--- Provided data Enclosed Below ---

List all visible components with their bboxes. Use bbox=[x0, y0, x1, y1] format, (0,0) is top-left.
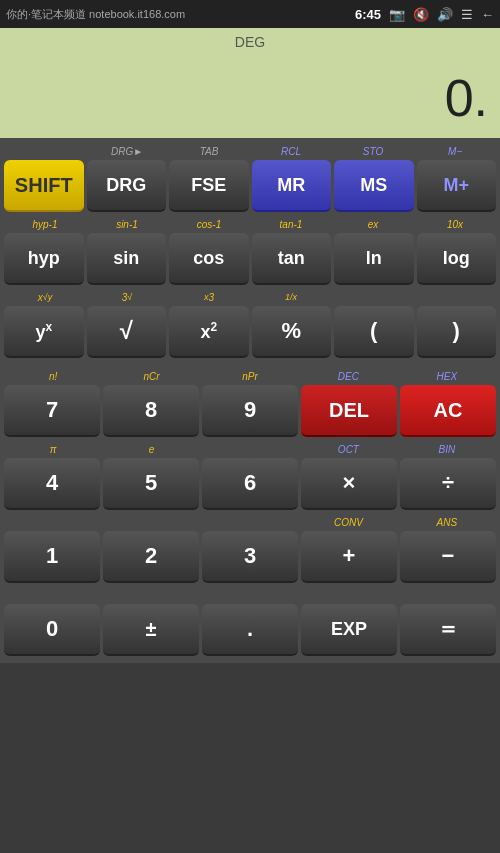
angle-mode: DEG bbox=[12, 34, 488, 50]
eight-button[interactable]: 8 bbox=[103, 385, 199, 437]
calculator-display: DEG 0. bbox=[0, 28, 500, 138]
row7-labels bbox=[4, 586, 496, 604]
back-icon: ← bbox=[481, 7, 494, 22]
label-drg: DRG► bbox=[86, 142, 168, 160]
label-10x: 10x bbox=[414, 215, 496, 233]
row6-labels: CONV ANS bbox=[4, 513, 496, 531]
row7-buttons: 0 ± . EXP ＝ bbox=[4, 604, 496, 656]
label-empty4 bbox=[4, 513, 102, 531]
label-ncr: nCr bbox=[102, 367, 200, 385]
row1-labels: DRG► TAB RCL STO M− bbox=[4, 142, 496, 160]
seven-button[interactable]: 7 bbox=[4, 385, 100, 437]
lparen-button[interactable]: ( bbox=[334, 306, 414, 358]
row1-buttons: SHIFT DRG FSE MR MS M+ bbox=[4, 160, 496, 212]
row5-buttons: 4 5 6 × ÷ bbox=[4, 458, 496, 510]
hyp-button[interactable]: hyp bbox=[4, 233, 84, 285]
shift-button[interactable]: SHIFT bbox=[4, 160, 84, 212]
percent-button[interactable]: % bbox=[252, 306, 332, 358]
label-dec: DEC bbox=[299, 367, 397, 385]
status-icons: 6:45 📷 🔇 🔊 ☰ ← bbox=[355, 7, 494, 22]
two-button[interactable]: 2 bbox=[103, 531, 199, 583]
label-hex: HEX bbox=[398, 367, 496, 385]
volume-mute-icon: 🔇 bbox=[413, 7, 429, 22]
sqrt-button[interactable]: √ bbox=[87, 306, 167, 358]
label-empty10 bbox=[299, 586, 397, 604]
label-empty9 bbox=[201, 586, 299, 604]
label-empty7 bbox=[4, 586, 102, 604]
camera-icon: 📷 bbox=[389, 7, 405, 22]
label-empty6 bbox=[201, 513, 299, 531]
row6-buttons: 1 2 3 + − bbox=[4, 531, 496, 583]
del-button[interactable]: DEL bbox=[301, 385, 397, 437]
label-reciprocal: 1/x bbox=[250, 288, 332, 306]
label-drg-arrow bbox=[4, 142, 86, 160]
multiply-button[interactable]: × bbox=[301, 458, 397, 510]
label-pi: π bbox=[4, 440, 102, 458]
cos-button[interactable]: cos bbox=[169, 233, 249, 285]
label-empty8 bbox=[102, 586, 200, 604]
row4-labels: n! nCr nPr DEC HEX bbox=[4, 367, 496, 385]
equals-button[interactable]: ＝ bbox=[400, 604, 496, 656]
mplus-button[interactable]: M+ bbox=[417, 160, 497, 212]
label-nfact: n! bbox=[4, 367, 102, 385]
one-button[interactable]: 1 bbox=[4, 531, 100, 583]
minus-button[interactable]: − bbox=[400, 531, 496, 583]
volume-icon: 🔊 bbox=[437, 7, 453, 22]
sin-button[interactable]: sin bbox=[87, 233, 167, 285]
label-conv: CONV bbox=[299, 513, 397, 531]
four-button[interactable]: 4 bbox=[4, 458, 100, 510]
label-empty5 bbox=[102, 513, 200, 531]
label-tab: TAB bbox=[168, 142, 250, 160]
fse-button[interactable]: FSE bbox=[169, 160, 249, 212]
display-value: 0. bbox=[12, 72, 488, 132]
label-tan-inv: tan-1 bbox=[250, 215, 332, 233]
six-button[interactable]: 6 bbox=[202, 458, 298, 510]
label-xcubed: x3 bbox=[168, 288, 250, 306]
log-button[interactable]: log bbox=[417, 233, 497, 285]
label-ans: ANS bbox=[398, 513, 496, 531]
zero-button[interactable]: 0 bbox=[4, 604, 100, 656]
label-cos-inv: cos-1 bbox=[168, 215, 250, 233]
label-rcl: RCL bbox=[250, 142, 332, 160]
row5-labels: π e OCT BIN bbox=[4, 440, 496, 458]
yx-button[interactable]: yx bbox=[4, 306, 84, 358]
label-mminus: M− bbox=[414, 142, 496, 160]
ln-button[interactable]: ln bbox=[334, 233, 414, 285]
mr-button[interactable]: MR bbox=[252, 160, 332, 212]
plusminus-button[interactable]: ± bbox=[103, 604, 199, 656]
row4-buttons: 7 8 9 DEL AC bbox=[4, 385, 496, 437]
row2-labels: hyp-1 sin-1 cos-1 tan-1 ex 10x bbox=[4, 215, 496, 233]
three-button[interactable]: 3 bbox=[202, 531, 298, 583]
menu-icon: ☰ bbox=[461, 7, 473, 22]
label-bin: BIN bbox=[398, 440, 496, 458]
label-empty3 bbox=[201, 440, 299, 458]
ms-button[interactable]: MS bbox=[334, 160, 414, 212]
x2-button[interactable]: x2 bbox=[169, 306, 249, 358]
site-label: 你的·笔记本频道 notebook.it168.com bbox=[6, 7, 185, 22]
time-display: 6:45 bbox=[355, 7, 381, 22]
rparen-button[interactable]: ) bbox=[417, 306, 497, 358]
row2-buttons: hyp sin cos tan ln log bbox=[4, 233, 496, 285]
plus-button[interactable]: + bbox=[301, 531, 397, 583]
label-empty1 bbox=[332, 288, 414, 306]
exp-button[interactable]: EXP bbox=[301, 604, 397, 656]
calculator-body: DRG► TAB RCL STO M− SHIFT DRG FSE MR MS … bbox=[0, 138, 500, 663]
drg-button[interactable]: DRG bbox=[87, 160, 167, 212]
row3-labels: x√y 3√ x3 1/x bbox=[4, 288, 496, 306]
tan-button[interactable]: tan bbox=[252, 233, 332, 285]
decimal-button[interactable]: . bbox=[202, 604, 298, 656]
five-button[interactable]: 5 bbox=[103, 458, 199, 510]
label-sto: STO bbox=[332, 142, 414, 160]
label-hyp-inv: hyp-1 bbox=[4, 215, 86, 233]
nine-button[interactable]: 9 bbox=[202, 385, 298, 437]
label-e: e bbox=[102, 440, 200, 458]
label-cbrt: 3√ bbox=[86, 288, 168, 306]
divide-button[interactable]: ÷ bbox=[400, 458, 496, 510]
label-empty11 bbox=[398, 586, 496, 604]
top-bar: 你的·笔记本频道 notebook.it168.com 6:45 📷 🔇 🔊 ☰… bbox=[0, 0, 500, 28]
ac-button[interactable]: AC bbox=[400, 385, 496, 437]
label-sin-inv: sin-1 bbox=[86, 215, 168, 233]
row3-buttons: yx √ x2 % ( ) bbox=[4, 306, 496, 358]
label-empty2 bbox=[414, 288, 496, 306]
label-xrooty: x√y bbox=[4, 288, 86, 306]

--- End of Enclosed Provided data ---

**What is being asked:** Copy the records exactly. Skip any pictures.

**Written answer:**
List all visible components with their bboxes. Use bbox=[x0, y0, x1, y1] format, (0,0) is top-left.
angle-mode: DEG bbox=[12, 34, 488, 50]
eight-button[interactable]: 8 bbox=[103, 385, 199, 437]
calculator-display: DEG 0. bbox=[0, 28, 500, 138]
row7-labels bbox=[4, 586, 496, 604]
back-icon: ← bbox=[481, 7, 494, 22]
label-drg: DRG► bbox=[86, 142, 168, 160]
label-10x: 10x bbox=[414, 215, 496, 233]
row6-labels: CONV ANS bbox=[4, 513, 496, 531]
row7-buttons: 0 ± . EXP ＝ bbox=[4, 604, 496, 656]
label-empty4 bbox=[4, 513, 102, 531]
label-ncr: nCr bbox=[102, 367, 200, 385]
row1-labels: DRG► TAB RCL STO M− bbox=[4, 142, 496, 160]
seven-button[interactable]: 7 bbox=[4, 385, 100, 437]
lparen-button[interactable]: ( bbox=[334, 306, 414, 358]
row1-buttons: SHIFT DRG FSE MR MS M+ bbox=[4, 160, 496, 212]
row5-buttons: 4 5 6 × ÷ bbox=[4, 458, 496, 510]
hyp-button[interactable]: hyp bbox=[4, 233, 84, 285]
shift-button[interactable]: SHIFT bbox=[4, 160, 84, 212]
percent-button[interactable]: % bbox=[252, 306, 332, 358]
label-dec: DEC bbox=[299, 367, 397, 385]
status-icons: 6:45 📷 🔇 🔊 ☰ ← bbox=[355, 7, 494, 22]
two-button[interactable]: 2 bbox=[103, 531, 199, 583]
label-hex: HEX bbox=[398, 367, 496, 385]
volume-mute-icon: 🔇 bbox=[413, 7, 429, 22]
sqrt-button[interactable]: √ bbox=[87, 306, 167, 358]
label-empty10 bbox=[299, 586, 397, 604]
label-empty9 bbox=[201, 586, 299, 604]
label-empty7 bbox=[4, 586, 102, 604]
camera-icon: 📷 bbox=[389, 7, 405, 22]
label-empty6 bbox=[201, 513, 299, 531]
row6-buttons: 1 2 3 + − bbox=[4, 531, 496, 583]
del-button[interactable]: DEL bbox=[301, 385, 397, 437]
label-reciprocal: 1/x bbox=[250, 288, 332, 306]
label-drg-arrow bbox=[4, 142, 86, 160]
multiply-button[interactable]: × bbox=[301, 458, 397, 510]
label-pi: π bbox=[4, 440, 102, 458]
cos-button[interactable]: cos bbox=[169, 233, 249, 285]
label-empty8 bbox=[102, 586, 200, 604]
row4-labels: n! nCr nPr DEC HEX bbox=[4, 367, 496, 385]
equals-button[interactable]: ＝ bbox=[400, 604, 496, 656]
mplus-button[interactable]: M+ bbox=[417, 160, 497, 212]
label-nfact: n! bbox=[4, 367, 102, 385]
one-button[interactable]: 1 bbox=[4, 531, 100, 583]
minus-button[interactable]: − bbox=[400, 531, 496, 583]
volume-icon: 🔊 bbox=[437, 7, 453, 22]
sin-button[interactable]: sin bbox=[87, 233, 167, 285]
label-conv: CONV bbox=[299, 513, 397, 531]
four-button[interactable]: 4 bbox=[4, 458, 100, 510]
label-empty5 bbox=[102, 513, 200, 531]
label-tab: TAB bbox=[168, 142, 250, 160]
fse-button[interactable]: FSE bbox=[169, 160, 249, 212]
display-value: 0. bbox=[12, 72, 488, 132]
label-tan-inv: tan-1 bbox=[250, 215, 332, 233]
six-button[interactable]: 6 bbox=[202, 458, 298, 510]
label-xcubed: x3 bbox=[168, 288, 250, 306]
log-button[interactable]: log bbox=[417, 233, 497, 285]
label-ans: ANS bbox=[398, 513, 496, 531]
zero-button[interactable]: 0 bbox=[4, 604, 100, 656]
label-cos-inv: cos-1 bbox=[168, 215, 250, 233]
label-rcl: RCL bbox=[250, 142, 332, 160]
row5-labels: π e OCT BIN bbox=[4, 440, 496, 458]
yx-button[interactable]: yx bbox=[4, 306, 84, 358]
label-mminus: M− bbox=[414, 142, 496, 160]
ln-button[interactable]: ln bbox=[334, 233, 414, 285]
mr-button[interactable]: MR bbox=[252, 160, 332, 212]
plusminus-button[interactable]: ± bbox=[103, 604, 199, 656]
row4-buttons: 7 8 9 DEL AC bbox=[4, 385, 496, 437]
row2-labels: hyp-1 sin-1 cos-1 tan-1 ex 10x bbox=[4, 215, 496, 233]
three-button[interactable]: 3 bbox=[202, 531, 298, 583]
menu-icon: ☰ bbox=[461, 7, 473, 22]
label-bin: BIN bbox=[398, 440, 496, 458]
label-empty3 bbox=[201, 440, 299, 458]
ms-button[interactable]: MS bbox=[334, 160, 414, 212]
x2-button[interactable]: x2 bbox=[169, 306, 249, 358]
site-label: 你的·笔记本频道 notebook.it168.com bbox=[6, 7, 185, 22]
time-display: 6:45 bbox=[355, 7, 381, 22]
rparen-button[interactable]: ) bbox=[417, 306, 497, 358]
row2-buttons: hyp sin cos tan ln log bbox=[4, 233, 496, 285]
plus-button[interactable]: + bbox=[301, 531, 397, 583]
label-empty1 bbox=[332, 288, 414, 306]
exp-button[interactable]: EXP bbox=[301, 604, 397, 656]
calculator-body: DRG► TAB RCL STO M− SHIFT DRG FSE MR MS … bbox=[0, 138, 500, 663]
drg-button[interactable]: DRG bbox=[87, 160, 167, 212]
row3-labels: x√y 3√ x3 1/x bbox=[4, 288, 496, 306]
tan-button[interactable]: tan bbox=[252, 233, 332, 285]
decimal-button[interactable]: . bbox=[202, 604, 298, 656]
five-button[interactable]: 5 bbox=[103, 458, 199, 510]
label-sto: STO bbox=[332, 142, 414, 160]
label-hyp-inv: hyp-1 bbox=[4, 215, 86, 233]
nine-button[interactable]: 9 bbox=[202, 385, 298, 437]
label-e: e bbox=[102, 440, 200, 458]
label-cbrt: 3√ bbox=[86, 288, 168, 306]
divide-button[interactable]: ÷ bbox=[400, 458, 496, 510]
label-empty11 bbox=[398, 586, 496, 604]
top-bar: 你的·笔记本频道 notebook.it168.com 6:45 📷 🔇 🔊 ☰… bbox=[0, 0, 500, 28]
ac-button[interactable]: AC bbox=[400, 385, 496, 437]
label-sin-inv: sin-1 bbox=[86, 215, 168, 233]
row3-buttons: yx √ x2 % ( ) bbox=[4, 306, 496, 358]
label-empty2 bbox=[414, 288, 496, 306]
label-xrooty: x√y bbox=[4, 288, 86, 306]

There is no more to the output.